§ **What this task involves**
Only a number is wanted: how many lines in the records below contain "Communauté"?

(Transcribed page contents)
+--
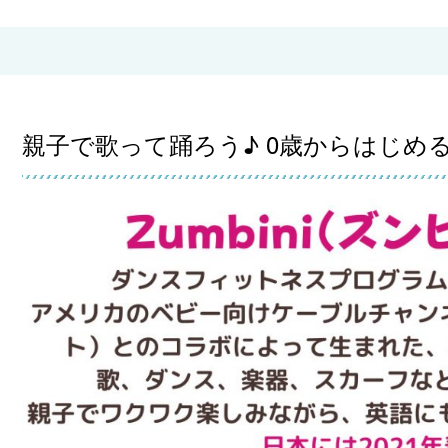
親子で歌って踊ろう♪ 0歳からはじめるZu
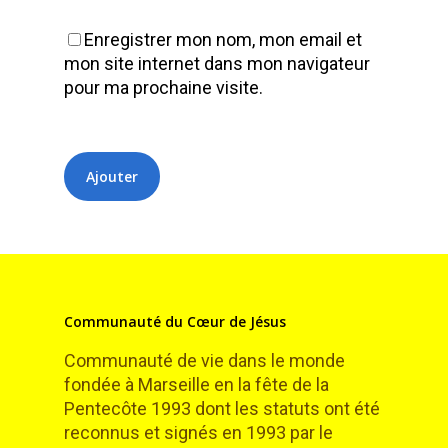
Enregistrer mon nom, mon email et
mon site internet dans mon navigateur
pour ma prochaine visite.
Communauté du Cœur de Jésus
Communauté de vie dans le monde
fondée à Marseille en la fête de la
Pentecôte 1993 dont les statuts ont été
reconnus et signés en 1993 par le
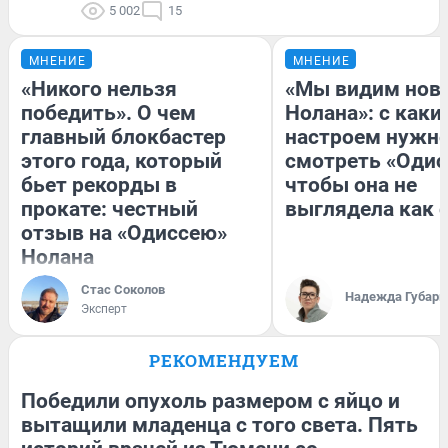
5 002
15
МНЕНИЕ
МНЕНИЕ
«Никого нельзя
«Мы видим нов
победить». О чем
Нолана»: с каки
главный блокбастер
настроем нужн
этого года, который
смотреть «Одис
бьет рекорды в
чтобы она не
прокате: честный
выглядела как 
отзыв на «Одиссею»
Нолана
Стас Соколов
Надежда Губарь
Эксперт
РЕКОМЕНДУЕМ
Победили опухоль размером с яйцо и
вытащили младенца с того света. Пять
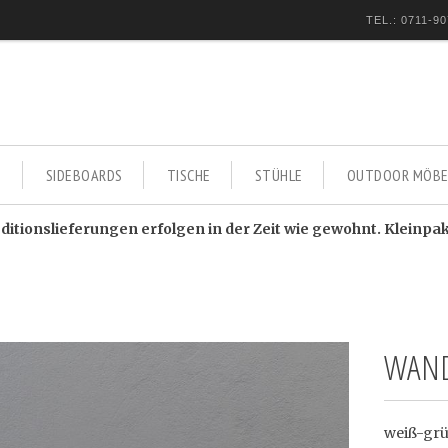
TEL.: 0711-90
E
SIDEBOARDS
TISCHE
STÜHLE
OUTDOOR MÖBE
itionslieferungen erfolgen in der Zeit wie gewohnt. Kleinpa
WAND
weiß-gr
+--
§ **Written response**
2